American elm (Ulmus americana)
slippery (red) elm (Ulmus rubra)
Ulmaceae, the elm family
How to recognize elms. Elms have leaves that are alternately arranged, simple in complexity, and are doubly serrate, meaning that the leaf margins have both small teeth and large teeth. (The teeth have teeth, basically).
American elm, shown below, has moderate-sized leaves that are smooth or slightly rough-textured above, although not quite as scratchy as the leaves of slippery elm (Ulmus rubra).
Slippery elm leaves are generally larger than those of American elm, and very rough above.
The shape of open-grown elms is distinctive. It has been described as “a wine glass, a feather duster, or a colonial lady upside-down.” This is an American elm.
This is slippery elm.
Flowers and fruits. The flowers of elm are perfect (i.e., having both stamens and a pistil) but are “incomplete” in that they are missing something. In this case, as befits a wind-pollinated plant, there are no petals. The ones shown here are American elm.
The fruits are coin-shaped samaras–single-seeded and winged for wind dispersal. Differences in the fruits offer the clearest way to distinguish the elms as American elm samaras are hairy-edged, while those of slippery elms are not.
Slippery elm fruits have hairless margins.
Bark. American elm bark is deeply fissured, soft, light-colored.
Slippery elm bark is hard, dark, and shallowly fissured.
American elm can be distinguished from slippery elm by snapping off a little piece of bark and observing the cross-section. It is chocolate-vanilla-chocolate-vanilla (alternating light and dark bands) whereas in slippery elm it’s chocolate-chocolate-chocolate-chocolate (two slightly different shades of brown).
See below, slippery elm, dark alternating with dark.

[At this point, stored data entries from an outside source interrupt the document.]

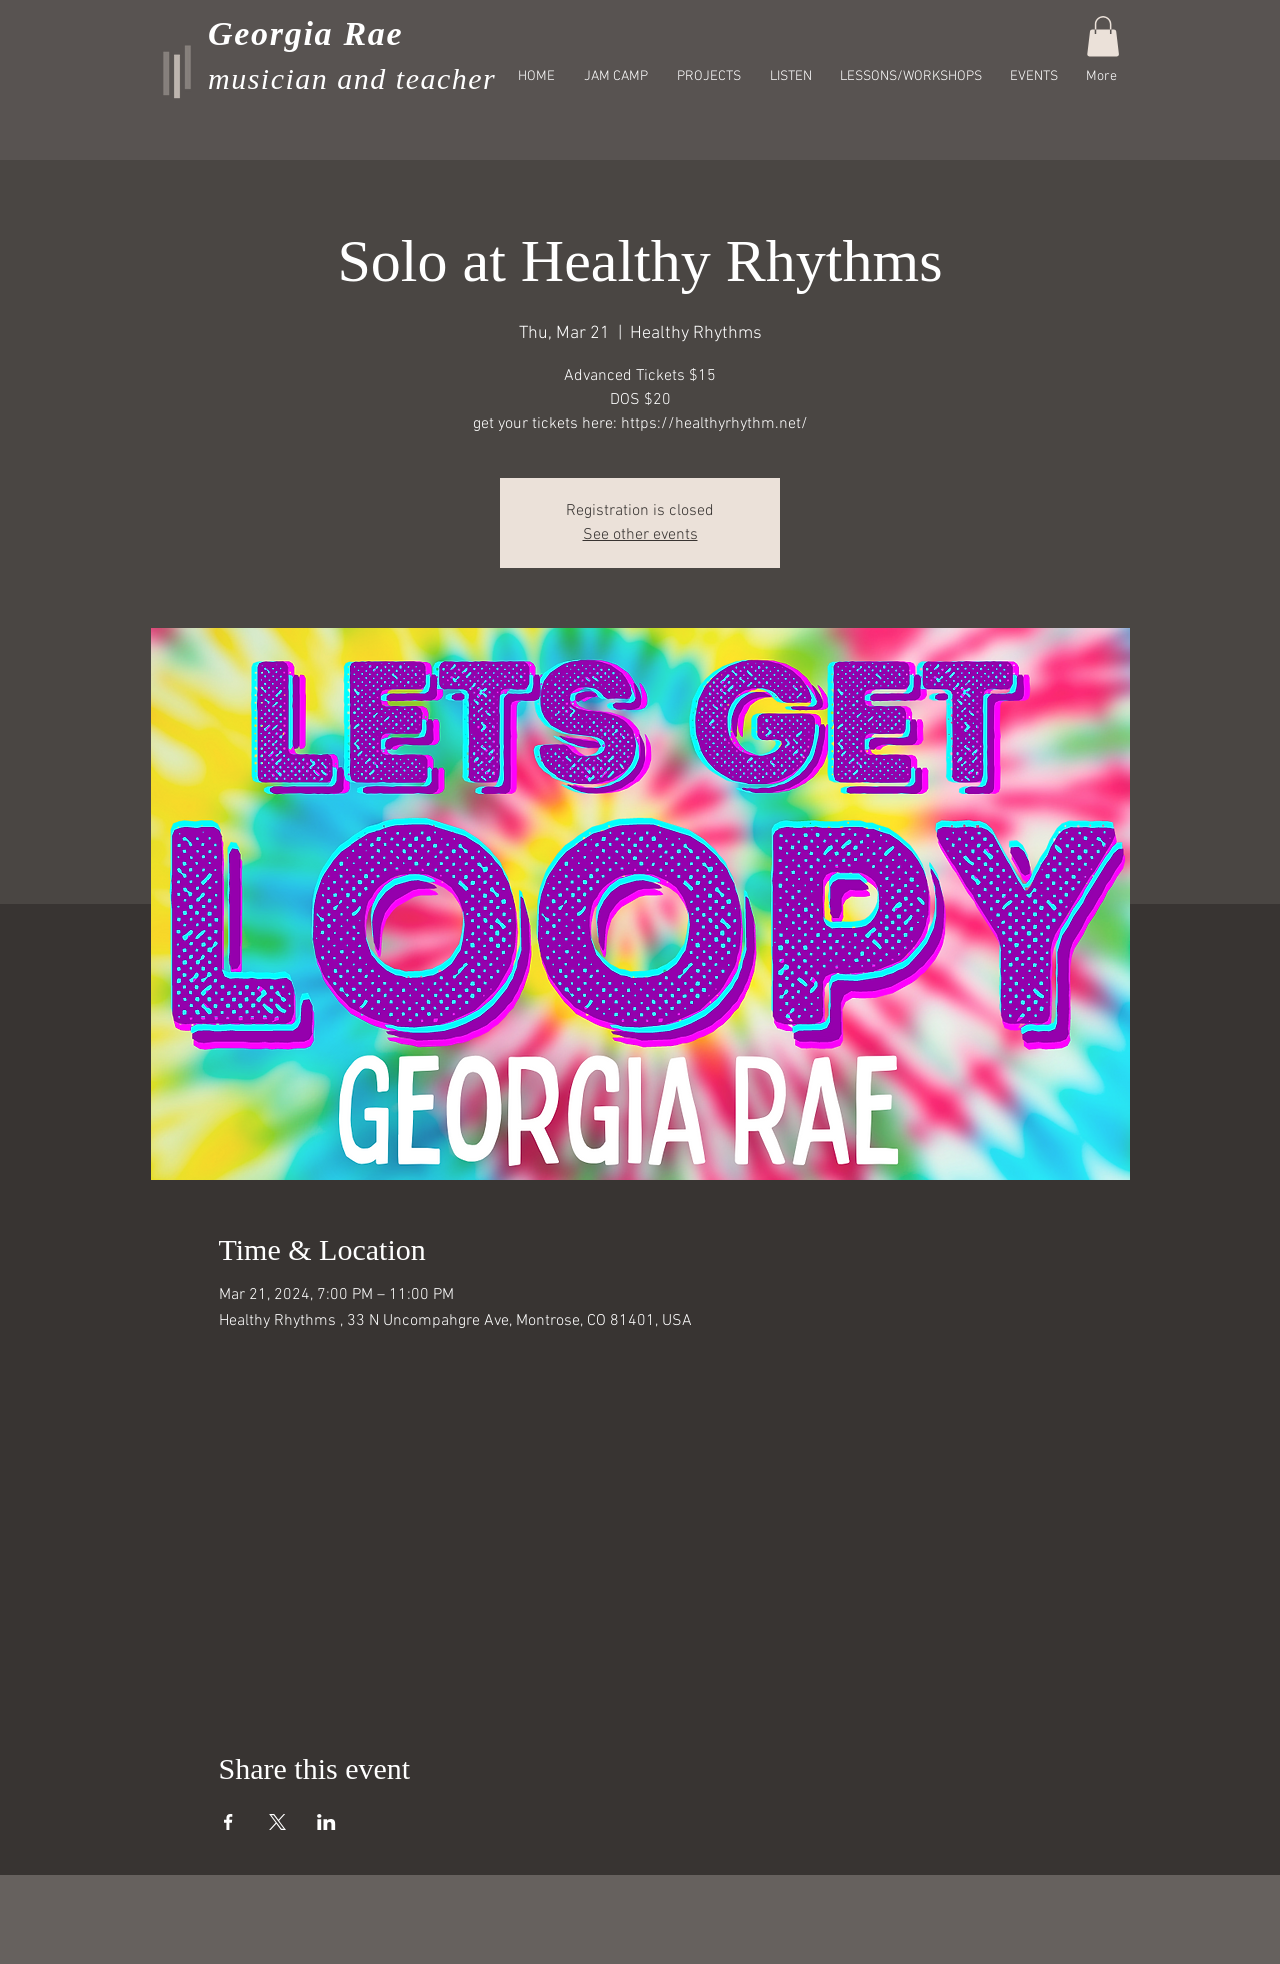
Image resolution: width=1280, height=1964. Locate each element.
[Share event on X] (277, 1822)
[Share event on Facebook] (228, 1822)
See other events (640, 535)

In the winter. Elm twigs have winter buds directed to one side of the twig. The leaf scars are oval, with about six well-defined bundle scars. The twigs of slippery elm are especially rough, and the bud scales are hairy as well. Those of American elm are hairles or only finely hairy.
Where to find American elm. E. Lucy Braun, in The Woody Plants of Ohio (1961, 1989; The Ohio State University Press) tells us that American elm is “Found in a variety of sites: frequent on alluvial bottomlands and along ravines, and sometimes a constituent of mesic woodlands northward. Often an early invader of cleared land and slumped banks, but not usually persisting on dry sites. Attacked by the Dutch elm disease and phloem necrosis which have killed large numbers of trees”.

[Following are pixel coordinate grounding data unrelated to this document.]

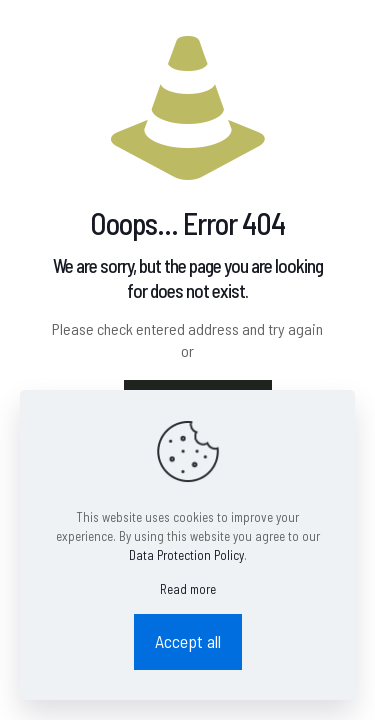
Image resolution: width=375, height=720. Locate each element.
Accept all (188, 641)
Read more (188, 589)
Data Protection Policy (186, 555)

Where to find slippery elm. E. Lucy Braun, in The Woody Plants of Ohio (1961, 1989; The Ohio State University Press) tells us that slippery elm is “Ranging through most of the Deciduous Forest, in well-drained mesic sites and rocky (calcareous) hillsides. Well distributed in Ohio, usually ocurring as scattered individuals. The wood is dark brown or red, the inner bark fragrant and mucilaginous, characters which gave given rise to the commoin names. Easily recognized by the rusty winter buds and very rough twigs and leaves”.

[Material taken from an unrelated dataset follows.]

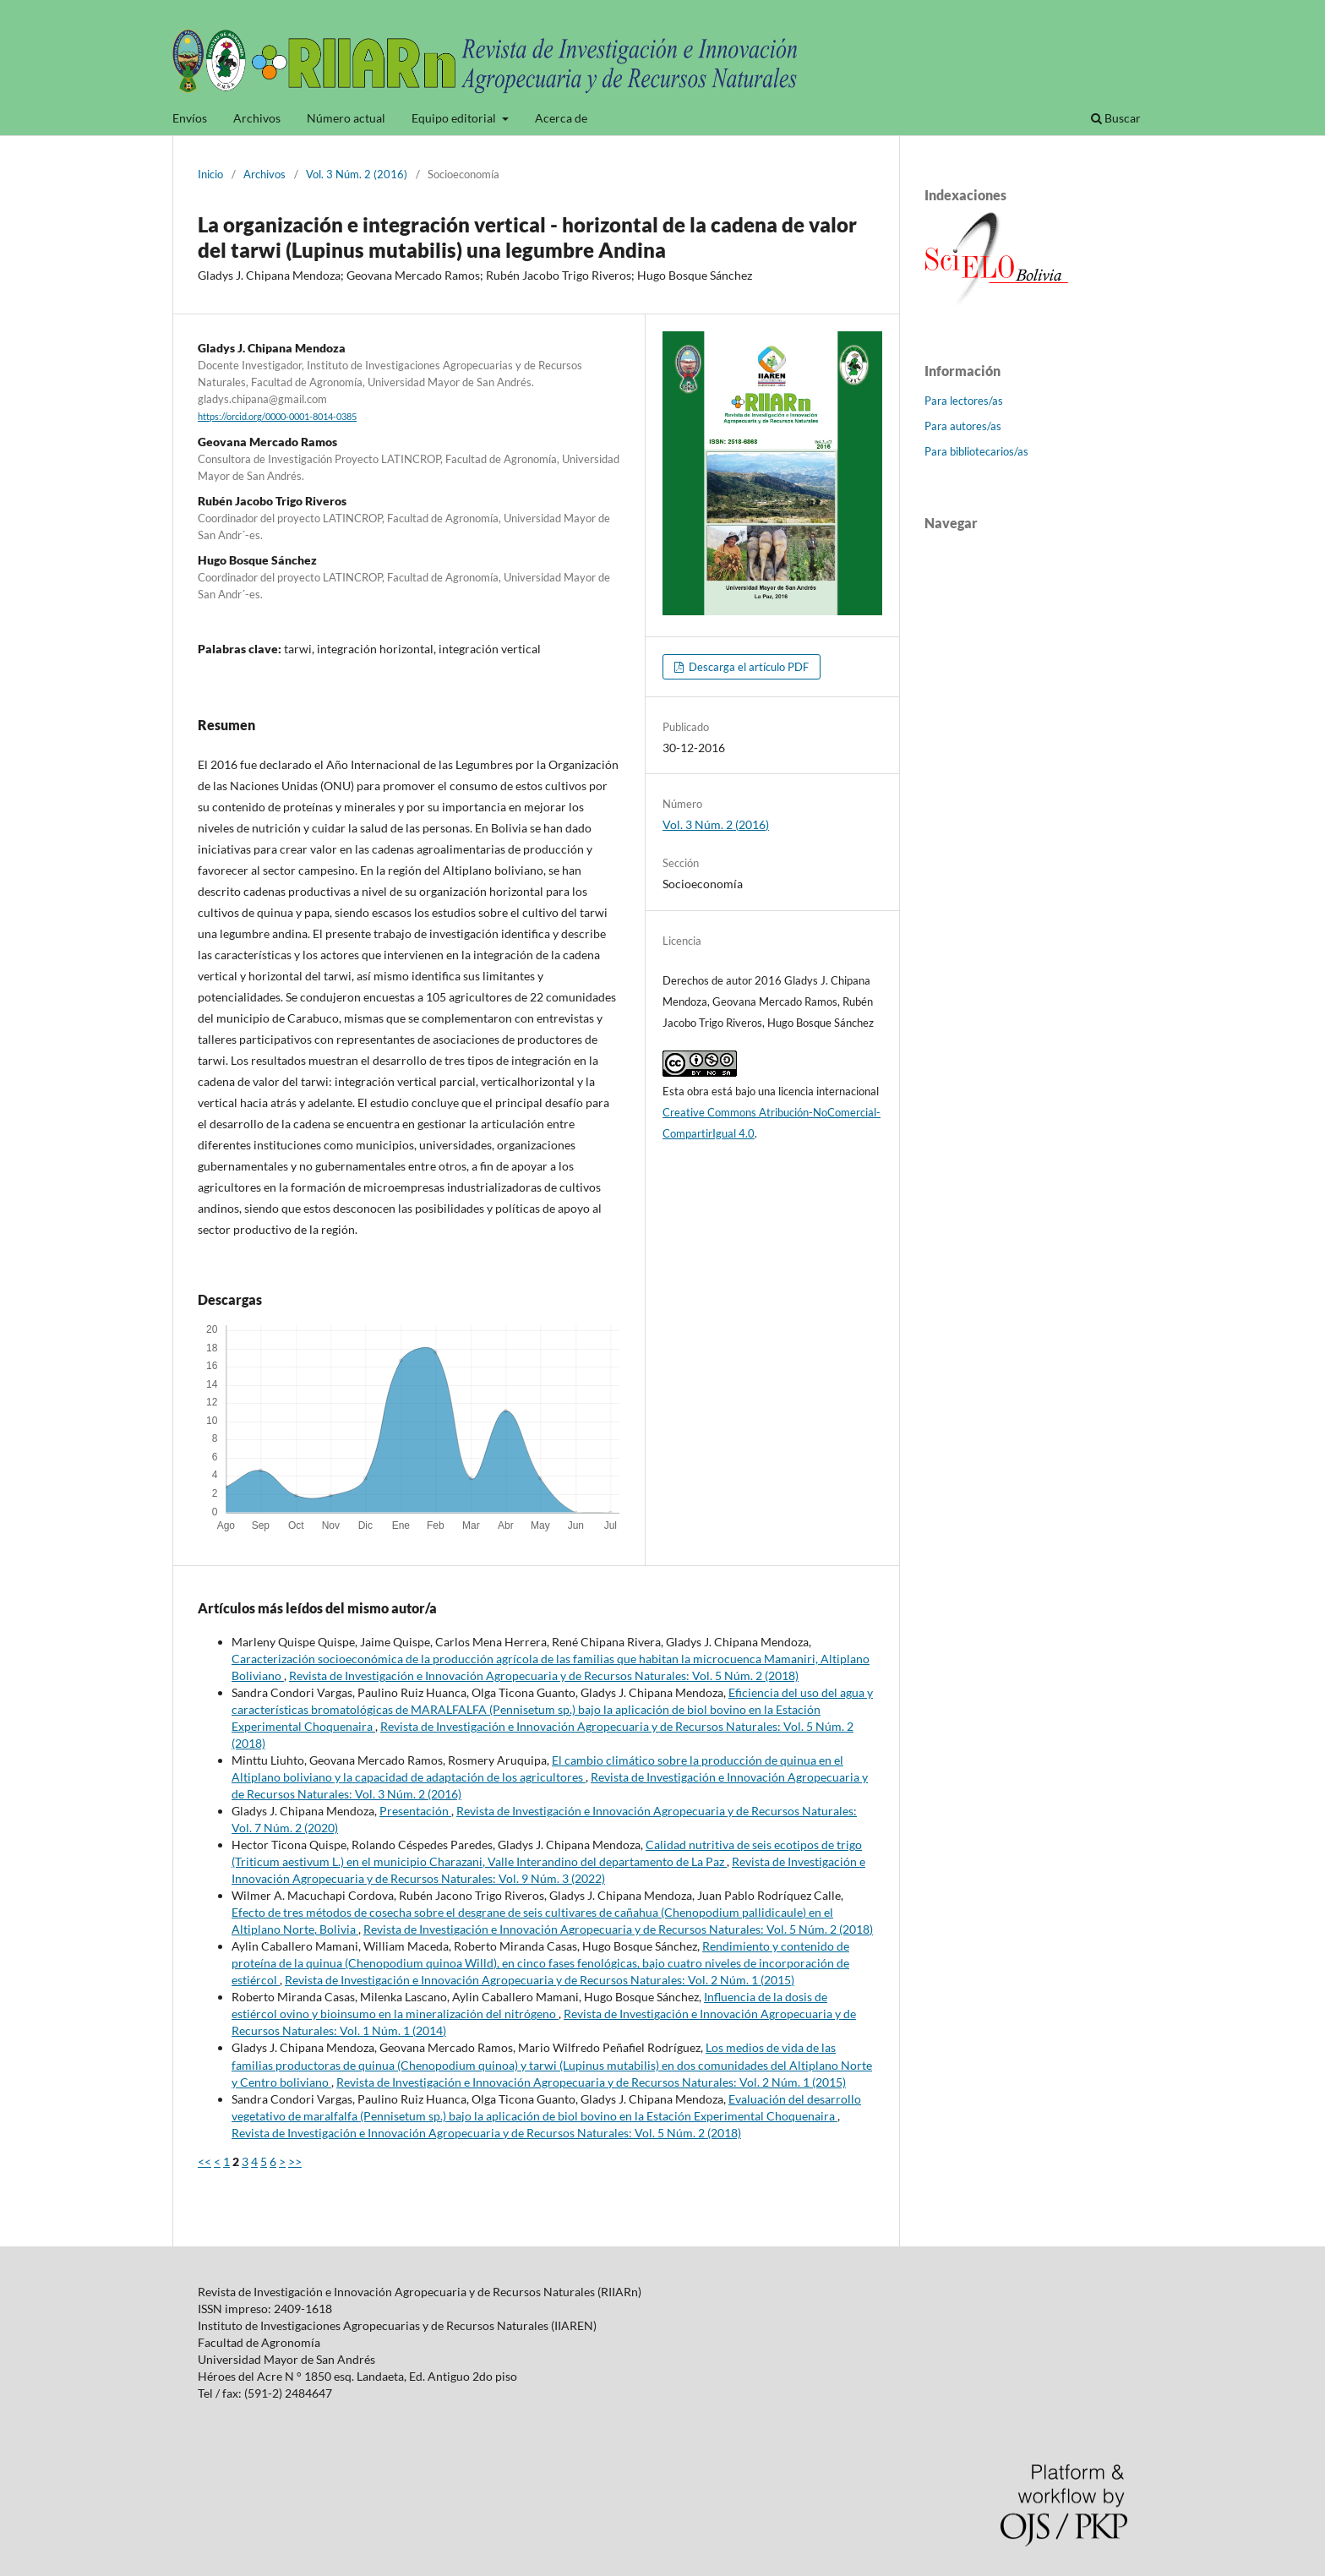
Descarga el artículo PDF (747, 667)
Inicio (210, 174)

Scanned Drawing from an Old Book
Flora of West Virginia, by P.D. Strausbaugh and E.L. Core
Oooh ooh. I have a question!
What is that centipede-like pattern on the bark-free dead elm trunk, and how is it significant?
These are galleries of an elm bark beetle. The larger central channel was made by the egg-laying female, and the numerous smaller side channels were made by her offspring that eventually emerged. The beetles spread an introduced vascular tissue-blocking fungus that causes a lethal condition known as Dutch elm disease.